Nesta época era uma lei primitiva e rude que determinava a morte ao devedor caso não sanasse a dívida ele próprio ou alguém em seu lugar. Este alguém era o uindex, um parente ou amigo que contestasse a legitimidade do pedido do autor sabendo que se perdesse seria obrigado a pagar o dobro da dívida inicial.

A manus iniectio depois da Lei das XII Tábuas:

Nesta fase ela passa a abranger uma quantidade maior de casos e tem seus efeitos abrandados.

Passou a ser mais abrangente devido a leis posteriores às das XII Tábuas, que determinaram sua utilização em casos sem julgamento nem confessio in iure, em que se pretendia cobrar créditos previstos por lei.

A Lei Publilia concedia ao sponsor (fiador) que tivesse pago a dívida, manus iniectio contra o devedor que não o reembolsasse em seis meses.

A Lei Furia de sponsu dava ao fiador a manus iniectio contra o credor que o cobrasse indevidamente.

Quando não havia julgamento a manus iniectio era chamada pro iudicato (como se tivesse sido julgada) ao passo que aquela que se empregava na época da Lei das XII Tábuas era chamada manus iniectio indicati

Algumas leis admitiam que se aplicasse a manus iniectio pura, isto é, aquela que não exigia que tivesse havido julgamento mas que exigia ao autor que declarasse a natureza do direito pleiteado.

Com a implantação das manus iniectiones purae ocorreu uma inovação: o réu podia prescindir do uindex e defender-se a si próprio. Posteriormente todas as manus iniectiones se tornaram purae, a excessão do iudicatus, do confessus (previstos na Lei das XII Tábuas) e do sponsor (previsto na Lei Publilia).

Por fim, ao final da República o réu que não pagasse o débito não poderia ser morto nem vendido como escravo pelo seu credor, que só poderia levá-lo para sua casa e mantê-lo preso até que pagasse sua dívida com trabalho.

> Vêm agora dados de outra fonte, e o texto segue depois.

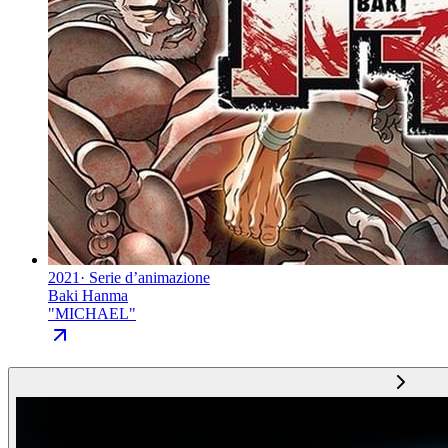
2021
·
Serie d’animazione
Baki Hanma
"
MICHAEL
"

LEGIS ACTIO PER PIGNORIS CAPIONEM

Distingue-se das demais legis actiones de tal maneira que algumas jurisconsultos romanos não a consideravam uma legis actio.

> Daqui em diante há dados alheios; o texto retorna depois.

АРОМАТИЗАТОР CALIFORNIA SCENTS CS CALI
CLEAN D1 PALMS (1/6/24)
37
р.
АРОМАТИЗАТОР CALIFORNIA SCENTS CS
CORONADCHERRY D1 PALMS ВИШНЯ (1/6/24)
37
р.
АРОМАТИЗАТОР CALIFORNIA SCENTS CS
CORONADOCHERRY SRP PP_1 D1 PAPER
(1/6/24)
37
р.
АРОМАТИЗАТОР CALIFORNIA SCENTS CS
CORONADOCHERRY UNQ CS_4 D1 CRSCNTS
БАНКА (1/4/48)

Esta singular legis actio não se desenrolava diante do magistrado e não requeria a presença do adversário podendo ainda realizar-se nos dias nefastos Tratava-se de meio de tutela que se realizava extra judicialmente, colocando o credor, desde logo, em situação de vantagem perante o devedor.

Somente podia ser utilizada em relação a certas dívidas, que em alguns casos eram estipuladas por costumes e em outros por lei.

São passíveis de pignoris capio:

a dívida do tribunus aerarii em relação ao soldo (stipendium) do soldado; a dívida das pessoas responsáveis para contribuir com a compra e manutenção do cavalo para com o soldado de cavalaria; a dívida do comprador de animal para com o vendedor a dívida do locatário de um animal de carga em relação ao locador desde que este animal estivesse destinado a sacrifício religioso; a dívida do contribuinte para com o publicano no tocante aos impostos.

O apossamento extra judicial dos bens do devedor não conferia direito de uso da coisa ao credor, mas somente de mantê-la em seu poder até que fosse honrada a dívida.

BIBLIOGRAFIA

ALVES, J.C. M. – Direito Romano; Editor Borsoi, RJ, 1965, vol. 1, c. XVII E XVIII.

TRICI, J. R. C.; AZEVEDO, L.C. – Lições de História do Processo Civil Romano; Ed. Revista dos Tribunais, c. 3,4 e 5.

Júnior, J. Cretella – Curso de Direito Romano; 19ª edição; Ed. Forense; Rio, 1995.